09.10. | Album der Woche

Giant Rooks • Rookery

Irrsinn/Universal

Foto: Joseph Kadow

GIANT ROOKS
Rookery

Irrsinn/Universal • 28. August

Von Raben und Krähen

Nach zwei EPs und einem »Tatort«-Soundtrack ist die Zeit für das Debütalbum von Giant Rooks gekommen. Es landet mit dem Selbstbewusstsein eines UFOs.

»Alles, was man tut, lebt die ganze Zeit von Mikroentscheidungen«, sagt Frederik Rabe. »Welchen Akkord man spielt, was man im Interview sagt.« Folgenschwere Mikroentscheidungen trifft der Sänger bereits seit fünf Jahren, denn so lange gibt es Giant Rooks inzwischen schon. Ursprünglich aus Hamm, der Stadt der Zugteilung, hat die Band längst auf den Bühnen des Landes ihr Zuhause gefunden – und darüber hinaus. »Wir sind die Band, die wirklich schon überall gespielt hat«, sagt Rabe, der das Live-Pensum seiner Gruppe auf bisher gut und gerne 450 Konzerte schätzt. Mit Veröffentlichungen haben sich Giant Rooks im selben Zeitraum zurückgehalten, nicht ohne Kalkül. »Es war immer unser Anspruch, auf unserem Debütalbum nach einer ganz klaren Vision zu klingen«, sagt der Sänger. »Deswegen haben wir fünf Jahre lang relativ wenig Musik veröffentlicht, haben aber viel geschrieben und viel gearbeitet. Und sind uns in diesen Jahren darüber klar geworden, was genau wir wollen: ein möglichst reifes und vielseitiges erstes Album.« Das Resultat kann man sich jetzt auf »Rookery« anhören. Elf Zwölftel davon sind noch nie live aufgeführt worden, wie die Band stolz ausrichten lässt, und wenn es so weit ist, dürfte das Ergebnis auch eingefleischte Fans verblüffen. » Rookery « überrascht mit musikalischer Finesse und instrumentaler Vielfalt, ist ein verschachteltes Popalbum geworden, das zwischen Indie und Soul mit verschiedenen Stilen flirtet. Eine Art erzählerische Klammer scheint es auch zu geben, denn »Giant Rooks« bezeichnet auf Englisch die Saatkrähen, der Albumtitel den dazugehörigen Krähenhorst. »Unsere Songs haben etwas Hoffnungsvolles, wir fühlen uns allerdings auch zu dunkleren Themen hingezogen«, sagt Frederik Rabe, wenn man ihn auf die Atmosphäre der Musik anspricht, die sich gerne in reizvollen Schattierungen präsentiert. Das hat in jüngerer Vergangenheit ganz unterschiedliche Zielgruppen begeistert. Nachdem Giant Rooks live bereits im Vorprogramm von Kraftklub und AnnenMayKantereit zu sehen waren, wurden einige ihrer Songs im letzten Jahr zur Untermalung einer »Tatort«-Folge eingesetzt. Der gefühlvolle Stil kommt an, was man auch daran ablesen kann, dass sich immer öfter Fans mit ungewöhnlichen Wünschen an die Band herantrauen. Ganz oben auf der Liste: Handschriftliche Songzeilen, die dann als Tattoo-Vorlage dienen sollen. Noch so eine Mikroentscheidung.
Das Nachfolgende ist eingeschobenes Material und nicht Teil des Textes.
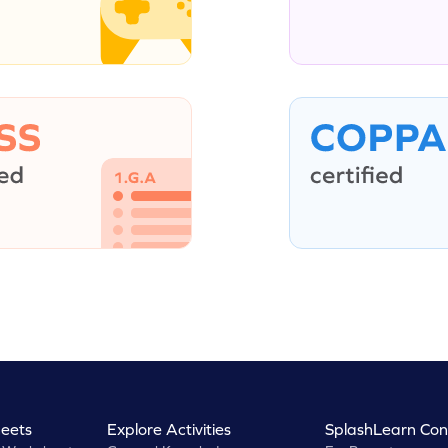
eets
Explore Activities
SplashLearn Con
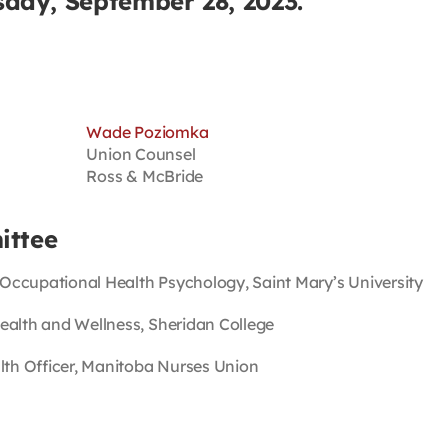
day, September 28, 2023.
Wade Poziomka
Union Counsel
Ross & McBride
ittee
 Occupational Health Psychology, Saint Mary’s University
Health and Wellness, Sheridan College
lth Officer, Manitoba Nurses Union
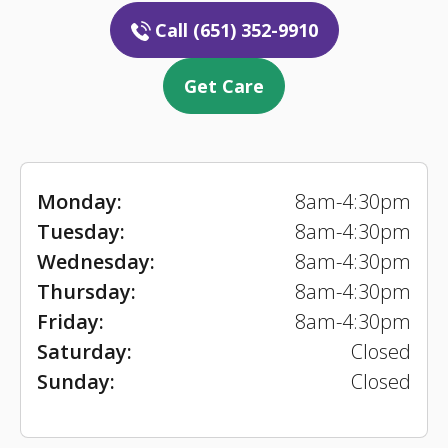
Call (651) 352-9910
Get Care
Monday:
8am-4:30pm
Tuesday:
8am-4:30pm
Wednesday:
8am-4:30pm
Thursday:
8am-4:30pm
Friday:
8am-4:30pm
Saturday:
Closed
Sunday:
Closed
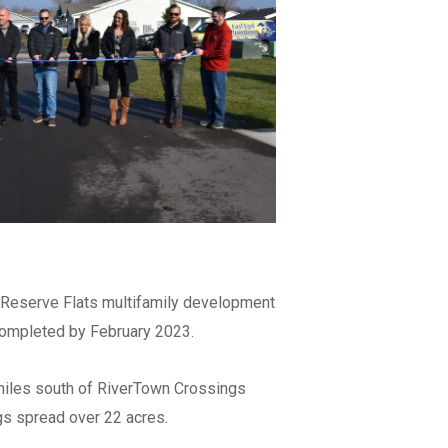
re able to
e Reserve Flats multifamily development
 completed by February 2023.
le to work
miles south of RiverTown Crossings
ngs spread over 22 acres.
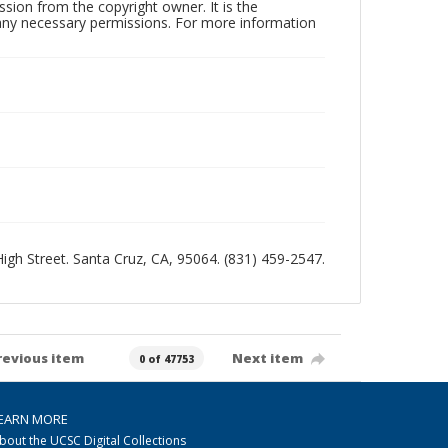
sion from the copyright owner. It is the
n any necessary permissions. For more information
 High Street. Santa Cruz, CA, 95064. (831) 459-2547.
revious item
Next item
0 of 47753
EARN MORE
bout the UCSC Digital Collections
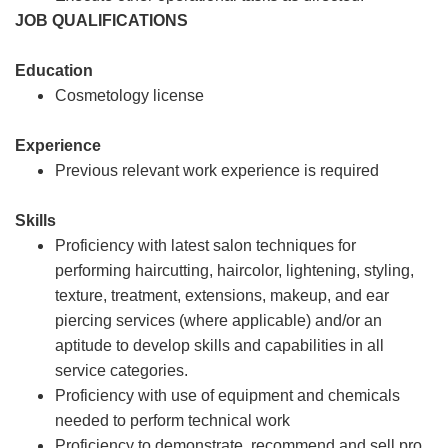
JOB QUALIFICATIONS
Education
Cosmetology license
Experience
Previous relevant work experience is required
Skills
Proficiency with latest salon techniques for
performing haircutting, haircolor, lightening, styling,
texture, treatment, extensions, makeup, and ear
piercing services (where applicable) and/or an
aptitude to develop skills and capabilities in all
service categories.
Proficiency with use of equipment and chemicals
needed to perform technical work
Proficiency to demonstrate, recommend and sell pro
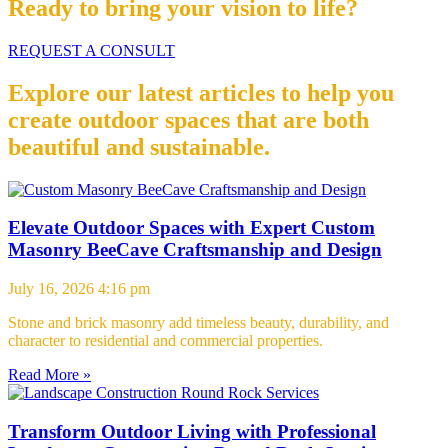
Ready to bring your vision to life?
REQUEST A CONSULT
Explore our latest articles to help you
create outdoor spaces that are both
beautiful and sustainable.
Elevate Outdoor Spaces with Expert Custom
Masonry BeeCave Craftsmanship and Design
July 16, 2026
4:16 pm
Stone and brick masonry add timeless beauty, durability, and
character to residential and commercial properties.
Read More »
Transform Outdoor Living with Professional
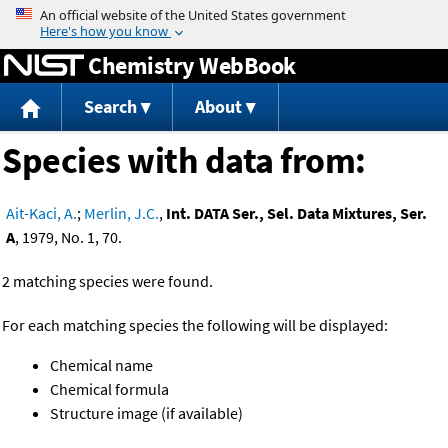
Jump to content
Chemistry WebBook
Search
About
Species with data from:
Ait-Kaci, A.
;
Merlin, J.C.
,
Int. DATA Ser., Sel. Data Mixtures, Ser.
A
, 1979, No. 1, 70.
2 matching species were found.
For each matching species the following will be displayed:
Chemical name
Chemical formula
Structure image (if available)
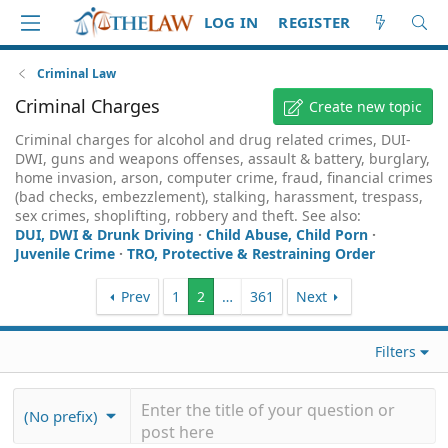
LOG IN
REGISTER
Criminal Law
Criminal Charges
Create new topic
Criminal charges for alcohol and drug related crimes, DUI-
DWI, guns and weapons offenses, assault & battery, burglary,
home invasion, arson, computer crime, fraud, financial crimes
(bad checks, embezzlement), stalking, harassment, trespass,
sex crimes, shoplifting, robbery and theft. See also:
DUI, DWI & Drunk Driving
·
Child Abuse, Child Porn
·
Juvenile Crime
·
TRO, Protective & Restraining Order
Prev
1
2
…
361
Next
Filters
(No prefix)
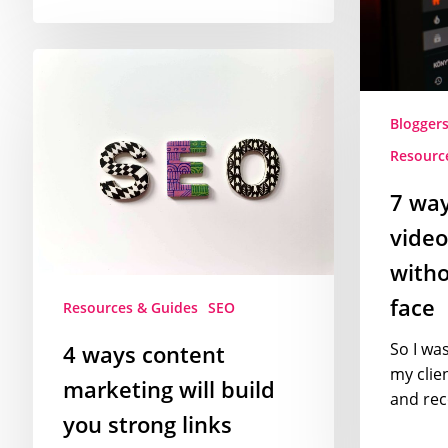
videos
and
4
vlogs
ways
without
content
showing
Blogger
marketing
your
Resourc
will
face
build
7 wa
you
video
strong
links
witho
face
Resources & Guides
SEO
So I wa
4 ways content
my clie
marketing will build
and re
you strong links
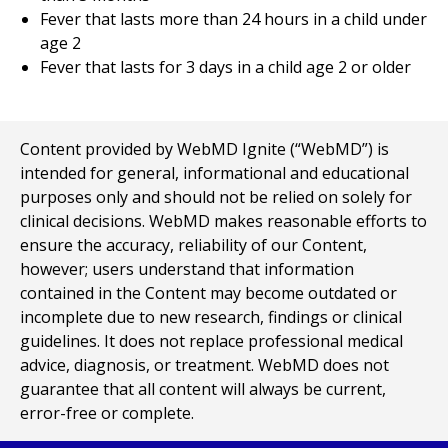
Fever that lasts more than 24 hours in a child under
age 2
Fever that lasts for 3 days in a child age 2 or older
Content provided by WebMD Ignite (“WebMD”) is
intended for general, informational and educational
purposes only and should not be relied on solely for
clinical decisions. WebMD makes reasonable efforts to
ensure the accuracy, reliability of our Content,
however; users understand that information
contained in the Content may become outdated or
incomplete due to new research, findings or clinical
guidelines. It does not replace professional medical
advice, diagnosis, or treatment. WebMD does not
guarantee that all content will always be current,
error-free or complete.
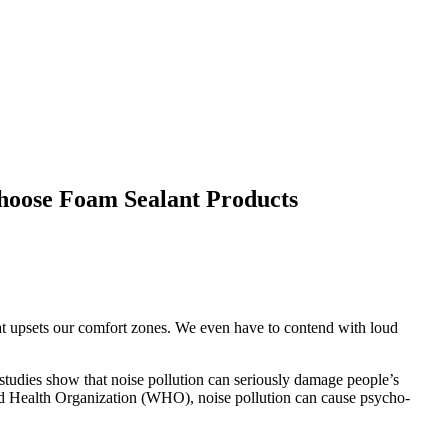
hoose Foam Sealant Products
hat upsets our comfort zones. We even have to contend with loud
 studies show that noise pollution can seriously damage people’s
orld Health Organization (WHO), noise pollution can cause psycho-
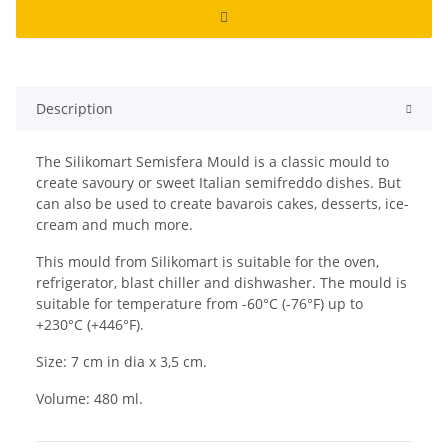
Description
The Silikomart Semisfera Mould is a classic mould to
create savoury or sweet Italian semifreddo dishes. But
can also be used to create bavarois cakes, desserts, ice-
cream and much more.
This mould from Silikomart is suitable for the oven,
refrigerator, blast chiller and dishwasher. The mould is
suitable for temperature from -60°C (-76°F) up to
+230°C (+446°F).
Size: 7 cm in dia x 3,5 cm.
Volume: 480 ml.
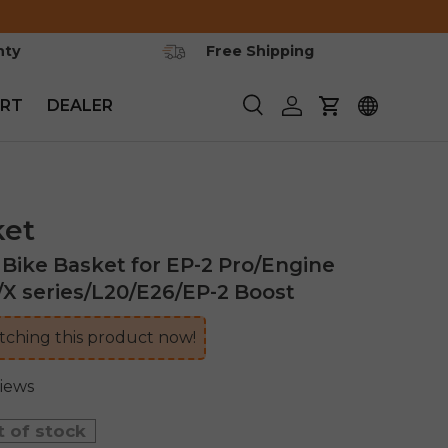
nty
Free Shipping
RT
DEALER
Search
Log in
Cart
ket
ike Basket for EP-2 Pro/Engine
/X series/L20/E26/EP-2 Boost
ching this product now!
views
t of stock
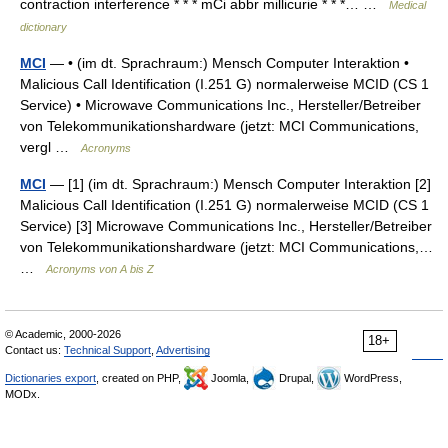
contraction interference * * * mCi abbr millicurie * * *… …
Medical
dictionary
MCI
— • (im dt. Sprachraum:) Mensch Computer Interaktion •
Malicious Call Identification (I.251 G) normalerweise MCID (CS 1
Service) • Microwave Communications Inc., Hersteller/Betreiber
von Telekommunikationshardware (jetzt: MCI Communications,
vergl …
Acronyms
MCI
— [1] (im dt. Sprachraum:) Mensch Computer Interaktion [2]
Malicious Call Identification (I.251 G) normalerweise MCID (CS 1
Service) [3] Microwave Communications Inc., Hersteller/Betreiber
von Telekommunikationshardware (jetzt: MCI Communications,…
…
Acronyms von A bis Z
© Academic, 2000-2026
18+
Contact us:
Technical Support
,
Advertising
Dictionaries export
, created on PHP,
Joomla,
Drupal,
WordPress,
MODx.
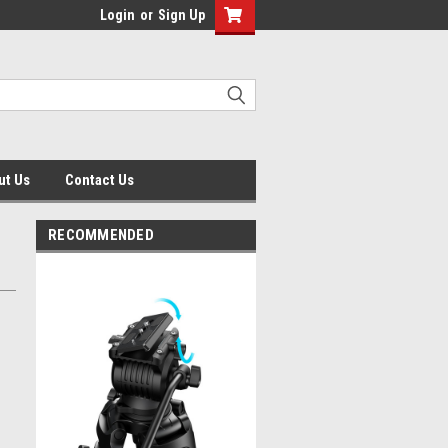
Login
or
Sign Up
ut Us
Contact Us
RECOMMENDED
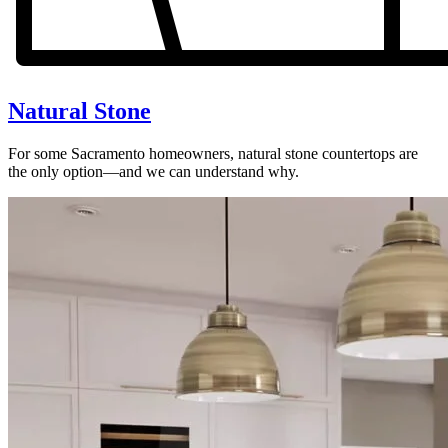
Natural Stone
For some Sacramento homeowners, natural stone countertops are
the only option—and we can understand why.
FAZIT: Früher sind Giant Rooks mit ihren Eltern auf Musikfestivals gegangen, und die Generationen übergreifenden Einflüsse hört man auch ihrem Debüt an. Frederik Rabes agile Stimme wildert sich durch die Genres, dahinter gibt es atmosphärisch dichte Popsongs mit tragischromantischer Fallhöhe. Ein Album, das Sturm und Drang mit modernen Molltönen und selbstbewusstem Vortrag paart: Giant Rooks mögen es leinwandbreit und in internationalem Format.